The Salmonella genomic island 1 is specifically mobilized in trans by the IncA/C multidrug resistance plasmid family

Abstract

Background: The Salmonella genomic island 1 (SGI1) is a Salmonella enterica-derived integrative mobilizable element (IME) containing various complex multiple resistance integrons identified in several S. enterica serovars and in Proteus mirabilis. Previous studies have shown that SGI1 transfers horizontally by in trans mobilization in the presence of the IncA/C conjugative helper plasmid pR55.

Methodology/principal findings: Here, we report the ability of different prevalent multidrug resistance (MDR) plasmids including extended-spectrum β-lactamase (ESBL) gene-carrying plasmids to mobilize the multidrug resistance genomic island SGI1. Through conjugation experiments, none of the 24 conjugative plasmids tested of the IncFI, FII, HI2, I1, L/M, N, P incompatibility groups were able to mobilize SGI1 at a detectable level (transfer frequency <10(-9)).
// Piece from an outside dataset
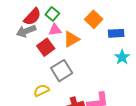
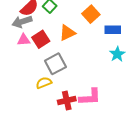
pink triangle: (55, 30) -> (24, 40), moved
yellow semicircle: (41, 90) -> (44, 83), moved

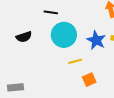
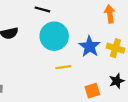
orange square: (89, 80) -> (92, 91), moved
In our collection, ESBL gene-carrying plasmids were mainly from the IncHI2 and I1 groups and thus were unable to mobilize SGI1. However, the horizontal transfer of SGI1 was shown to be specifically mediated by conjugative helper plasmids of the broad-host-range IncA/C incompatibility group. Several conjugative IncA/C MDR plasmids as well as the sequenced IncA/C reference plasmid pRA1 of 143,963 bp were shown to mobilize in trans SGI1 from a S. enterica donor to the Escherichia coli recipient strain. Depending on the IncA/C plasmid used, the conjugative transfer of SGI1 occurred at frequencies ranging from 10(-3) to 10(-6) transconjugants per donor. Of particular concern, some large IncA/C MDR plasmids carrying the extended-spectrum cephalosporinase bla(CMY-2) gene were shown to mobilize in trans SGI1.
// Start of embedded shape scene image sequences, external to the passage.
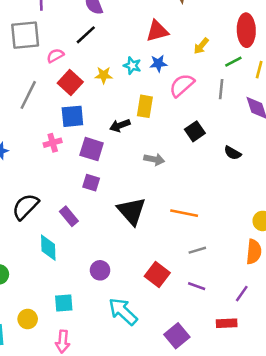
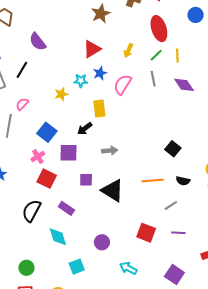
black line: (86, 35) -> (22, 70), moved
pink semicircle: (55, 56) -> (22, 104), moved
red square: (70, 83) -> (47, 179), moved
blue square: (72, 116) -> (47, 132), turned -30
black square: (195, 131) -> (173, 149), moved
black semicircle: (233, 153) -> (183, 181), moved
gray arrow: (154, 159) -> (110, 151), moved
purple square: (91, 183) -> (86, 180), moved
cyan square: (64, 303) -> (77, 267), moved
cyan arrow: (123, 311) -> (128, 268), size x0.7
Conclusions/significance: The ability of the IncA/C MDR plasmid family to mobilize SGI1 could contribute to its spread by horizontal transfer among enteric pathogens. Moreover, the increasing prevalence of IncA/C plasmids in MDR S. enterica isolates worldwide has potential implications for the epidemic success of the antibiotic resistance genomic island SGI1 and its close derivatives.

Figure 1. Restriction profile analysis of IncA/C plasmids digested by the restriction enzyme DraI.

Lane 1, pRA1; lane 2, pR55; lane 3, pR16a; lane 4, pIP40a; lane 5, p13956; lane 6, p13688; lane 7, pN418; lane 8, pAM04528; M, kbp molecular marker (Smartladder, Eurogentec, Seraing, Belgium).

Figure 2. Circular representations of previously sequenced IncA/C plasmids pRA1 and pAM04528 and their common IncA/C backbone (red inner circle).

Nucleotide composition (GC plot) is represented on each plasmid and genes were color coded, depending on functional annotations, as follows: plasmid replication/maintenance, blue; transposition/recombination, green; conjugative plasmid transfer, yellow; antimicrobial resistance, red; other functions/hypothetical proteins, gray. Distance scales in base pair are given around each map. Sequences and annotations of pRA1 and pAM04528 are accessible in GenBank database under accession numbers FJ705807 and FJ621587, respectively.